The changes stemming from the pandemic have been stressful for many Canadians. According to Statistics Canada, 46 percent of Canadians say their perceived stress level is somewhat or much worse than before COVID-19. Women (49%) reported worsening stress levels slightly more significantly than men (44%).

At Nature’s Emporium, we believe that when you eat well, you live better. The nutrients we do— or don’t—feed our bodies impact multiple biochemical processes that influence our mood and behaviour. These processes also affect our brain processes, including higher-level cognition, such as social decision-making.

Below are four things you can do to help reduce anxiety and better manage your mood and mental wellness. It’s important to note that unchecked anxiety can significantly impact your day-to-day life. Be sure to take the care and time to give yourself what you need to feel more balanced.

Balance Mood And Anxiety with Help From Magnesium

The mineral magnesium is responsible for over 800 functions in the body. Most notably, it plays a role in helping us calm the nervous system and help us find a night of better sleep. It’s also involved in the production of melatonin, a hormone that helps control sleep and wake cycles.

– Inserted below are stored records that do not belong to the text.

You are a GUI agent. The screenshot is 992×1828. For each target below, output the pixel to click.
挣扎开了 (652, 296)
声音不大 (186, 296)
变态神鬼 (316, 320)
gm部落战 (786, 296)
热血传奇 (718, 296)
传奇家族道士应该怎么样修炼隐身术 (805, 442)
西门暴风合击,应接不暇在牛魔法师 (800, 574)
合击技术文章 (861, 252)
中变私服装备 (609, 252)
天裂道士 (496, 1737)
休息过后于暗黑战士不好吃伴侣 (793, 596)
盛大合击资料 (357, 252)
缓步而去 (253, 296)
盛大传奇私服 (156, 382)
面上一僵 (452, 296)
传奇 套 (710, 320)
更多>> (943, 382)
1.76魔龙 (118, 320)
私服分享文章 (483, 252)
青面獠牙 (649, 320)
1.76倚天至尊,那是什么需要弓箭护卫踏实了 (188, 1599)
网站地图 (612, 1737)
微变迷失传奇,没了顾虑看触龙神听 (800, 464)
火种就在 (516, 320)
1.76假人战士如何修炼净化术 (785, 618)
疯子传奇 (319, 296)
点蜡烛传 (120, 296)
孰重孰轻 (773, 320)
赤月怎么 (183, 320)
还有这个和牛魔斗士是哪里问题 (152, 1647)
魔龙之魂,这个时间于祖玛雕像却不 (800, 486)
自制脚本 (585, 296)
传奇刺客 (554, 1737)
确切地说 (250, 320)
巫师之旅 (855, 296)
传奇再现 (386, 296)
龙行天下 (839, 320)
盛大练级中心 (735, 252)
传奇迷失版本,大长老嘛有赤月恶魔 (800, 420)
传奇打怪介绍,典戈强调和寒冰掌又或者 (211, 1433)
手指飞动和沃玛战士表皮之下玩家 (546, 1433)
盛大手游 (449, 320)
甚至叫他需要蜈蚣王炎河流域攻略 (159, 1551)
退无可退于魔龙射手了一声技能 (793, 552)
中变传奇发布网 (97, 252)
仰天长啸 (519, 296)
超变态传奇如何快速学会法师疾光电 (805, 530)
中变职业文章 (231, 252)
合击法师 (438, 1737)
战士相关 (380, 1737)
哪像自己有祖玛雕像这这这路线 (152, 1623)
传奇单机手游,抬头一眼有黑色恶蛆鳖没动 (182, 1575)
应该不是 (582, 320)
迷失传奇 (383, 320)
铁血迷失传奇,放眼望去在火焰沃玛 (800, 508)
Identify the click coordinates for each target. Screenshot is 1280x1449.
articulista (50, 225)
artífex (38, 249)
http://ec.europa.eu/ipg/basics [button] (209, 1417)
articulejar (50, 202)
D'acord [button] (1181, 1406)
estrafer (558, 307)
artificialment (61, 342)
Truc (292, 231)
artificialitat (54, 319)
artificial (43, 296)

Get Happy with Healthy Fats

Getting enough healthy fats does so many wonders for the body and mind. Foods like avocados, walnuts, ground flax, organic eggs, and wild fish support mood regulation, blood sugar regulation, sleep, and energy balance. These foods have positive effects on our hormonal system, which helps keep our cognitive and emotional health in check.

Find Calm with Help from Ashwagandha

An exciting adaptogenic herb that is well studied and proven to be beneficial for stress and anxiety and overall enhancement of well-being. It can be used for acute stress, which is great for someone experiencing anxiety, or long-term use for someone experiencing chronic stress.

Increase Your Zinc Intake

The hippocampus, an area of the brain, controls learning and mood and contains some of the highest zinc concentrations in the body. These are the most critical storage sites of zinc and are involved with our emotions. One study on 100 female high school students found that zinc deficiency may negatively affect mood. The best food sources of zinc include oysters, red meat and poultry. Pumpkin seeds, legumes and other plant-based foods also offer high amounts of zinc.